We generally recommend using an ExternalTaskSensor in this scenario. That’d allow for a first task to wait for the Redshift load in a first DAG to finish and trigger downstream tasks in another DAG from there.
A few notes:
- Both DAGs would have to be set on the same schedule
- The DAG execution date of that sensor MUST match the DAG execution date of the task it’s sensing. That’s why they must have the same schedule.

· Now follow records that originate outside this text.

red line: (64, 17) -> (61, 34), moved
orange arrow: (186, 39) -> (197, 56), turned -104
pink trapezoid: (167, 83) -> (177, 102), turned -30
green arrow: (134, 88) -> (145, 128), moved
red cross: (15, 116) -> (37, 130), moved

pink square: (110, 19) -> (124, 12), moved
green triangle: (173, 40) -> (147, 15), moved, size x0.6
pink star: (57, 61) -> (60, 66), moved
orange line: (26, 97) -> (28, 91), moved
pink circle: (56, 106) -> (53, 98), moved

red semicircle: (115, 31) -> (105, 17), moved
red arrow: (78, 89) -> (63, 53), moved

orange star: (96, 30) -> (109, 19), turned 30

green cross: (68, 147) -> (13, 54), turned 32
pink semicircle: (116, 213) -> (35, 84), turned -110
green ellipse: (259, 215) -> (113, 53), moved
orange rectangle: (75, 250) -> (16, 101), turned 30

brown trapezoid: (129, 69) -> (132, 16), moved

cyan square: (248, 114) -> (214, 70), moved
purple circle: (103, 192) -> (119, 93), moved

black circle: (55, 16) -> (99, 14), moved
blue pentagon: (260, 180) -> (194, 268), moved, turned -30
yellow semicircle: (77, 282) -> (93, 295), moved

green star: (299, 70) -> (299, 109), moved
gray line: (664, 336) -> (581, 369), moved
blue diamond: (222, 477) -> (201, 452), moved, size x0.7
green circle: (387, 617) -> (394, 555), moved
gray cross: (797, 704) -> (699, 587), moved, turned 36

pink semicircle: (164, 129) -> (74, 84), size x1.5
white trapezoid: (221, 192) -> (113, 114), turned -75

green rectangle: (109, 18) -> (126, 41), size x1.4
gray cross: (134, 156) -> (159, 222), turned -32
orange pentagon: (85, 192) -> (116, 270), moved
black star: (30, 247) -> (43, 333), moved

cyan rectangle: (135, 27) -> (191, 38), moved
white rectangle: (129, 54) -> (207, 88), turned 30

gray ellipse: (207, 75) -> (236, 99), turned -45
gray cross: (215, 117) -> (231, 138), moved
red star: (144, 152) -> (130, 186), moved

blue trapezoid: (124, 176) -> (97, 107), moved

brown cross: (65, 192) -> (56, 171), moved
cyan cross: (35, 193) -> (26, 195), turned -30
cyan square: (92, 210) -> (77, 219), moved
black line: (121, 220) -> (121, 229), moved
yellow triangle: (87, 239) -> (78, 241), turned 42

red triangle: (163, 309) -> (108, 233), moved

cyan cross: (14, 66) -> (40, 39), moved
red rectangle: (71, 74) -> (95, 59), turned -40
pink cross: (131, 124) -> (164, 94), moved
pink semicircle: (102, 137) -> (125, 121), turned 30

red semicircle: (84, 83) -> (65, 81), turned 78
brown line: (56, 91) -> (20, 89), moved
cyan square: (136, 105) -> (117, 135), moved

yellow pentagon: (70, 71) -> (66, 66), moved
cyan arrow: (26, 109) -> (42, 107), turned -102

- Consider upgrading to 1.10.2 (details below)
Sensors in Airflow 1.10.2
Sensors take up a persistent worker slot that historically has sometimes created a “deadlock” where, if you have more sensors than worker slots, nothing else gets pulled in to get executed. Airflow 1.10.2 thankfully has a “reschedule mode” (https://github.com/apache/airflow/blob/1.10.2/airflow/sensors/base_sensor_operator.py#L46-L56) that addresses that issue, so might be worth upgrading.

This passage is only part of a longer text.